ASSIGNED TASK: Would you filter these records and copy every line that has the word "hauts"?
# # # # # # #
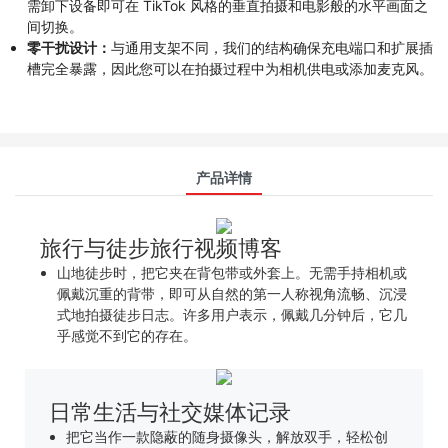
需卸下设备即可在 TikTok 风格的垂直拍摄和电影般的水平画面之
间切换。
零干扰设计：
与通用支架不同，我们的结构确保充电端口和扩展插
槽完全暴露，因此您可以在拍摄过程中为相机供电或添加麦克风。
产品详情
旅行与徒步旅行视频博客
山地徒步时，把它夹在背包带或外套上。无需手持相机或
佩戴沉重的背带，即可从自然的第一人称视角流畅、沉浸
式地拍摄徒步日志。许多用户表示，佩戴几分钟后，它几
乎感觉不到它的存在。
日常生活与社交媒体记录
把它当作一款隐蔽的随身摄像头，解放双手，轻松创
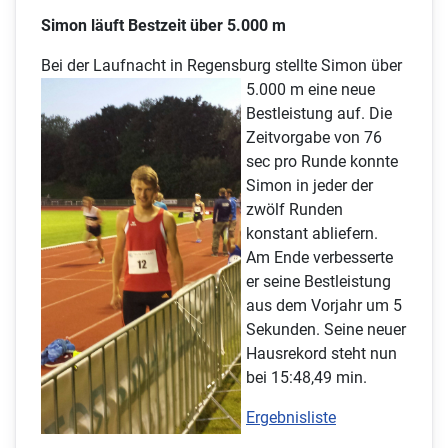
Simon läuft Bestzeit über 5.000 m
Bei der Laufnacht in Regensburg s
tellte Simon über
5.000 m eine neue
Bestleistung auf. Die
Zeitvorgabe von 76
sec pro Runde konnte
Simon in jeder der
zwölf Runden
konstant abliefern.
Am Ende verbesserte
er seine Bestleistung
aus dem Vorjahr um 5
Sekunden. Seine neuer
Hausrekord steht nun
bei 15:48,49 min.
Ergebnisliste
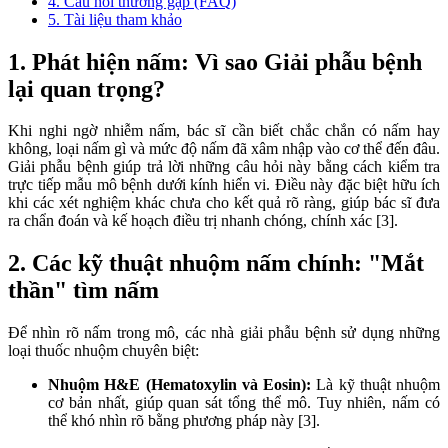
4. Câu hỏi thường gặp (FAQ)
5. Tài liệu tham khảo
1. Phát hiện nấm: Vì sao Giải phẫu bệnh
lại quan trọng?
Khi nghi ngờ nhiễm nấm, bác sĩ cần biết chắc chắn có nấm hay
không, loại nấm gì và mức độ nấm đã xâm nhập vào cơ thể đến đâu.
Giải phẫu bệnh giúp trả lời những câu hỏi này bằng cách kiểm tra
trực tiếp mẫu mô bệnh dưới kính hiển vi. Điều này đặc biệt hữu ích
khi các xét nghiệm khác chưa cho kết quả rõ ràng, giúp bác sĩ đưa
ra chẩn đoán và kế hoạch điều trị nhanh chóng, chính xác [3].
2. Các kỹ thuật nhuộm nấm chính: "Mắt
thần" tìm nấm
Để nhìn rõ nấm trong mô, các nhà giải phẫu bệnh sử dụng những
loại thuốc nhuộm chuyên biệt:
Nhuộm H&E (Hematoxylin và Eosin):
Là kỹ thuật nhuộm
cơ bản nhất, giúp quan sát tổng thể mô. Tuy nhiên, nấm có
thể khó nhìn rõ bằng phương pháp này [3].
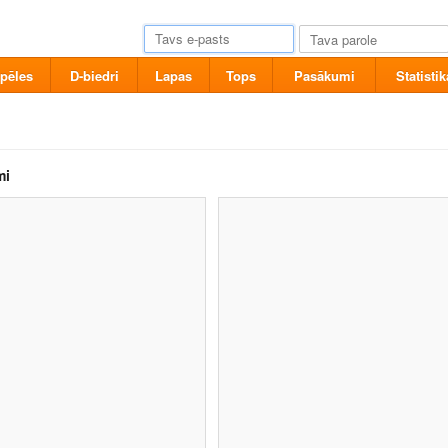
pēles
D-biedri
Lapas
Tops
Pasākumi
Statistik
mi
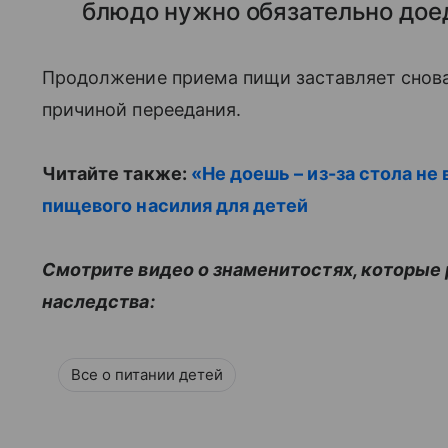
блюдо нужно обязательно доед
Продолжение приема пищи заставляет снова 
причиной переедания.
Читайте также:
«Не доешь – из-за стола не
пищевого насилия для детей
Смотрите видео о знаменитостях, которые 
наследства:
Все о питании детей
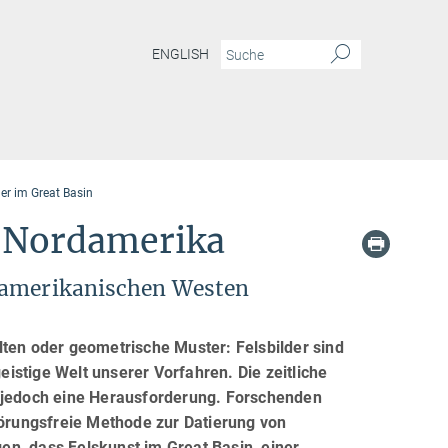
ENGLISH
er im Great Basin
in Nordamerika
m amerikanischen Westen
lten oder geometrische Muster: Felsbilder sind
geistige Welt unserer Vorfahren. Die zeitliche
t jedoch eine Herausforderung. Forschenden
törungsfreie Methode zur Datierung von
n, dass Felskunst im Great Basin, einer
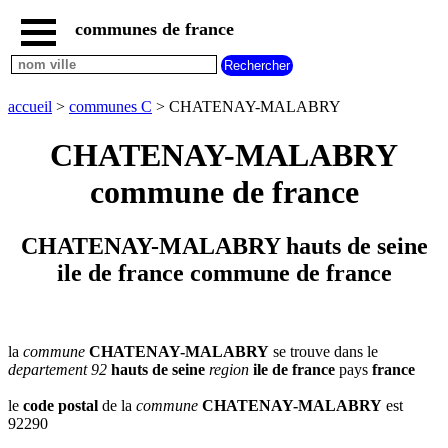
communes de france
accueil
communes
nouvelles
accueil
>
communes C
> CHATENAY-MALABRY
regions
communes
CHATENAY-MALABRY
par
region
commune de france
communes
par
departement
CHATENAY-MALABRY hauts de seine
communes
ile de france commune de france
commencant
par
A
B
C
D
E
F
G
H
I
J
K
L
M
N
la
commune
CHATENAY-MALABRY
se trouve dans le
departement 92
hauts de seine
region
ile de france
pays
france
O
P
Q
R
S
T
U
V
W
X
Y
Z
le
code postal
de la
commune
CHATENAY-MALABRY
est
92290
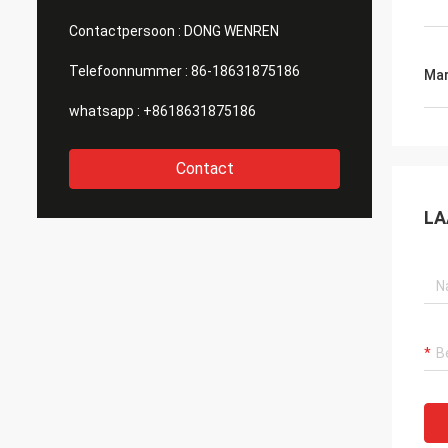
Contactpersoon :
DONG WENREN
Telefoonnummer :
86-18631875186
Mar
whatsapp :
+8618631875186
Contact
LA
# # # # # # #
WRITTEN ANSWER:
CHATENAY-MALABRY hauts de seine
hauts de seine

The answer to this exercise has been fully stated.